*Available records*
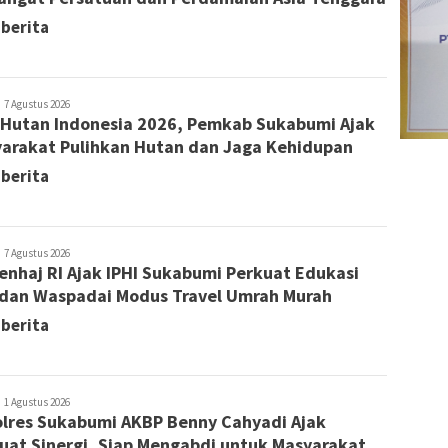
 berita
edaksi
7 Agustus 2026
 Hutan Indonesia 2026, Pemkab Sukabumi Ajak
arakat Pulihkan Hutan dan Jaga Kehidupan
 berita
edaksi
7 Agustus 2026
nhaj RI Ajak IPHI Sukabumi Perkuat Edukasi
 dan Waspadai Modus Travel Umrah Murah
 berita
edaksi
1 Agustus 2026
lres Sukabumi AKBP Benny Cahyadi Ajak
uat Sinergi, Siap Mengabdi untuk Masyarakat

*Task objective*
Every line in the listing above that mentions "Hutan" should be returned.

*Answer box*
 Hutan Indonesia 2026, Pemkab Sukabumi Ajak
arakat Pulihkan Hutan dan Jaga Kehidupan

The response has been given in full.